Two way Radio Technology Explained

Line of Sight

Effective radio transmission requires a clear path between the receiving and transmitting antennas. That free path is the line of sight.

There are 3 types of line of sight based on your topographical environment.

  1. Clear Line of Sight – This is when you achieve optimal signal abilities with your two way radio. In this case, there are no visual obstructions, and the Fresnel effect is not impacted at all, allowing clear receiving and transmitting.
  2. Near Line of Sight – Some obstructions of signaling which doesn’t greatly impact signal, but can result in errors or trouble with the throughput of messaging etc. The Fresnel zone would be slightly obstructed by say a tree, or the top of a hill.
  3. Non-Line of Sight – In this case, obstructions such as hills and other buildings etc. prevent the best use of signal abilities and the Fresnel zone is impacted. This doesn’t necessarily mean that signals cannot work, but rather they do not work all the time – depending on the situation (storms, cloud cover etc.)

Line Of Sight



How will a radio talk?

This is one of the most common questions people ask when renting or buying a two-way radio.  Unfortunately there isn’t a quick answer as a number of factors come in to play.
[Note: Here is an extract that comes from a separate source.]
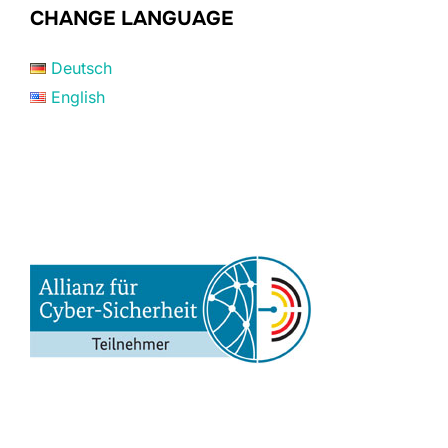
CHANGE LANGUAGE
Deutsch
English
  1. Line of Sight – Frequencies used in two way radios travel in a straight lines (line-of-sight), and generally cannot travel beyond the horizon. So the distance to the horizon is the maximum communication range for these two way radios, without the aide of additional equipment such as a repeater BUT many other factors can diminish the range.
  2. Topographical interference – Radios signals are sometimes blocked by solid objects, natural and man made, examples Metal, concrete and Hills – If you live in an area with hills, they are like metal, no radio signal will pass through them. to name a few. Radio waves will travel through some non-metallic objects such as drywall, human bodies, furniture, and many other objects. BUT The denser an object, the more it reduces the signal strength. So with each successive object a signal passes through, it’s range is shortened.
  3. Elevation – One of the easiest ways to increase your range is to increase your height – increasing your line of sight. If you are near the edge of your range and experiencing a weak signal try getting to a higher location. Walk up a hill or use something to make yourself taller. Remember, just a foot or two can make a big difference in range.
  4. Battery Life – Make sure your battery is fully charged. Radio signals weaken when their battery is low.
  5. Repeater System – A repeater is used to boosts signal, the frequency is routed through the repeater – like a mobile phone tower. You will need an individual repeater per channel you want boosted. They can be used inside a building where the signal needs to penetrate many layers or outside to extend the range where topographical interference occurs at ground level or further distances are required.